“James and Matthew recall Jesus teaching with the same terms and order. In that teaching Jesus confronted the Pharisaic practice of using various formulas to create different levels of oaths, some of which were considered less binding than others. (Cf. Mt 23:16-22.) The Pharisees could thereby bind themselves to their promises in various degrees and so excuse themselves from keeping commitments they had made with lesser oaths. They could use their oaths to sound exceedingly pious and to justify themselves as deeply religious, while being in fact hypocritical. (See Stotts discussion of Mt 5:33-37, 1978:99-102.) Jesus commanded his followers therefore not to swear but to invest their simple words of yes or no with complete integrity. James follows that passage; we might conclude that he is simply prescribing honesty in speech.”

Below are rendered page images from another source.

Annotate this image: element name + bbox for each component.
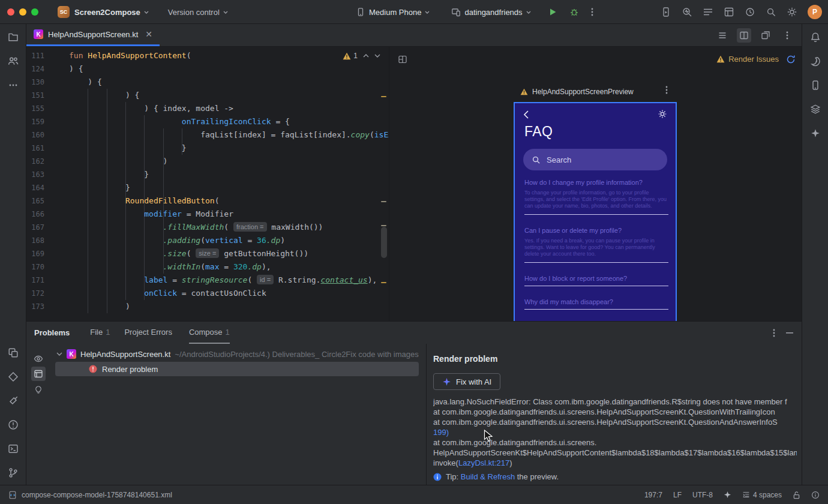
notifications-bell-icon[interactable] <box>808 30 823 44</box>
resource-manager-icon[interactable] <box>808 102 823 116</box>
editor-tab[interactable]: K HelpAndSupportScreen.kt ✕ <box>26 24 160 46</box>
project-icon: SC <box>58 6 70 18</box>
problems-tree-file-row[interactable]: K HelpAndSupportScreen.kt ~/AndroidStudi… <box>56 347 428 361</box>
render-issues-button[interactable]: Render Issues <box>716 55 779 64</box>
file-encoding[interactable]: UTF-8 <box>692 491 713 499</box>
gemini-spark-icon[interactable] <box>808 126 823 140</box>
line-number: 169 <box>26 247 44 260</box>
chevron-down-icon <box>425 11 430 14</box>
editor-more-icon[interactable] <box>780 28 794 43</box>
compose-preview-panel: Render Issues HelpAndSupportScreenPrevie… <box>389 47 802 321</box>
run-configuration-selector[interactable]: datingandfriends <box>446 4 535 20</box>
code-editor[interactable]: 111fun HelpAndSupportContent(124) {130 )… <box>26 47 389 321</box>
caret-position[interactable]: 197:7 <box>644 491 662 499</box>
quickfix-bulb-icon[interactable] <box>31 382 46 397</box>
unlocked-padlock-icon[interactable] <box>793 491 800 499</box>
packages-icon[interactable] <box>6 370 20 384</box>
pull-requests-icon[interactable] <box>6 54 20 68</box>
mouse-cursor <box>484 430 494 443</box>
more-tool-windows-icon[interactable] <box>6 78 20 92</box>
build-refresh-link[interactable]: Build & Refresh <box>461 472 515 481</box>
build-icon[interactable] <box>6 394 20 408</box>
back-chevron-icon[interactable] <box>523 110 529 119</box>
project-folder-icon[interactable] <box>6 30 20 44</box>
hide-panel-icon[interactable] <box>786 332 793 334</box>
preview-title[interactable]: HelpAndSupportScreenPreview <box>520 88 634 96</box>
search-everywhere-icon[interactable] <box>766 7 776 17</box>
status-file[interactable]: compose-compose-model-1758748140651.xml <box>8 491 172 499</box>
faq-search-placeholder: Search <box>547 155 571 164</box>
version-control-icon[interactable] <box>6 466 20 480</box>
prev-warning-icon[interactable] <box>363 54 369 58</box>
code-line: 164 } <box>26 181 389 194</box>
device-manager-icon[interactable] <box>808 78 823 92</box>
stack-trace-link[interactable]: LazyDsl.kt:217 <box>458 458 509 467</box>
settings-gear-icon[interactable] <box>658 109 667 119</box>
fix-with-ai-button[interactable]: Fix with AI <box>433 373 500 390</box>
faq-item[interactable]: How do I change my profile information?T… <box>524 179 668 215</box>
preview-device-frame[interactable]: FAQ Search How do I change my profile in… <box>514 102 677 321</box>
ai-spark-icon[interactable] <box>724 491 731 499</box>
faq-search-bar[interactable]: Search <box>523 149 667 170</box>
tab-project-errors[interactable]: Project Errors <box>124 322 172 344</box>
code-lines: 111fun HelpAndSupportContent(124) {130 )… <box>26 49 389 313</box>
inspection-widget[interactable]: 1 <box>343 52 380 60</box>
panel-options-icon[interactable] <box>773 328 775 338</box>
problems-tool-icon[interactable] <box>6 418 20 432</box>
preview-menu-icon[interactable] <box>665 85 668 95</box>
line-number: 168 <box>26 234 44 247</box>
more-actions-icon[interactable] <box>591 7 593 17</box>
details-view-icon[interactable] <box>31 367 46 381</box>
faq-item[interactable]: How do I block or report someone? <box>524 275 668 286</box>
stack-trace-link[interactable]: 199) <box>433 428 449 437</box>
project-selector[interactable]: Screen2Compose <box>70 4 154 20</box>
line-ending[interactable]: LF <box>673 491 682 499</box>
tab-compose[interactable]: Compose1 <box>189 322 230 344</box>
window-close-button[interactable] <box>7 8 14 16</box>
vcs-menu[interactable]: Version control <box>163 4 233 20</box>
float-window-icon[interactable] <box>758 28 773 43</box>
refresh-preview-icon[interactable] <box>786 55 796 64</box>
stripe-mark[interactable] <box>381 201 386 202</box>
close-tab-icon[interactable]: ✕ <box>145 29 152 39</box>
profiler-icon[interactable] <box>682 7 692 17</box>
faq-answer: Yes. If you need a break, you can pause … <box>524 238 668 257</box>
chevron-down-icon[interactable] <box>56 352 62 356</box>
debug-button[interactable] <box>569 7 579 17</box>
split-preview-icon[interactable] <box>737 28 751 43</box>
window-zoom-button[interactable] <box>31 8 38 16</box>
app-inspection-icon[interactable] <box>724 7 734 17</box>
tab-file[interactable]: File1 <box>90 322 110 344</box>
settings-gear-icon[interactable] <box>787 7 797 17</box>
stripe-warning-mark[interactable] <box>381 96 386 97</box>
line-number: 163 <box>26 168 44 181</box>
sync-gradle-icon[interactable] <box>745 7 755 17</box>
code-line: 160 faqList[index] = faqList[index].copy… <box>26 128 389 142</box>
user-avatar[interactable]: P <box>808 5 822 19</box>
device-explorer-icon[interactable] <box>6 346 20 360</box>
next-warning-icon[interactable] <box>374 54 380 58</box>
editor-scrollbar[interactable] <box>381 227 387 258</box>
stripe-mark[interactable] <box>381 225 386 226</box>
preview-eye-icon[interactable] <box>31 352 46 366</box>
terminal-icon[interactable] <box>6 442 20 456</box>
faq-item[interactable]: Can I pause or delete my profile?Yes. If… <box>524 227 668 263</box>
running-devices-icon[interactable] <box>661 7 671 17</box>
run-button[interactable] <box>548 7 557 17</box>
problems-tree-error-row[interactable]: Render problem <box>55 362 419 376</box>
window-minimize-button[interactable] <box>19 8 26 16</box>
search-icon <box>532 155 541 164</box>
editor-list-icon[interactable] <box>715 28 730 43</box>
faq-item[interactable]: Why did my match disappear? <box>524 298 668 310</box>
gradle-icon[interactable] <box>808 54 823 68</box>
status-info-icon[interactable] <box>811 491 820 499</box>
stack-trace-line: invoke(LazyDsl.kt:217) <box>433 458 797 468</box>
device-selector[interactable]: Medium Phone <box>351 4 434 20</box>
code-line: 159 onTrailingIconClick = { <box>26 115 389 128</box>
stripe-warning-mark[interactable] <box>381 282 386 283</box>
logcat-icon[interactable] <box>703 7 713 17</box>
tip-text: the preview. <box>515 472 559 481</box>
code-line: 170 .widthIn(max = 320.dp), <box>26 260 389 274</box>
indent-setting[interactable]: 4 spaces <box>742 491 782 499</box>
preview-layout-icon[interactable] <box>398 55 407 64</box>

The Talmud makes similiar admonitions regarding truthfulness.
I, for one, like the masons, although I do not care for the Knight Templar groups. The masons of Europe were very helpful in smuggling out Jews from Nazi Germany. If you look on some of the lists of “rightous people” you frequently see the massonic “half-tiangle” by their names (it’s two lines, like the top of a triangle with various symbols beween the lines).
The anti-masons have little time for facts or clear exegesis of scripture, Christian or Jewish.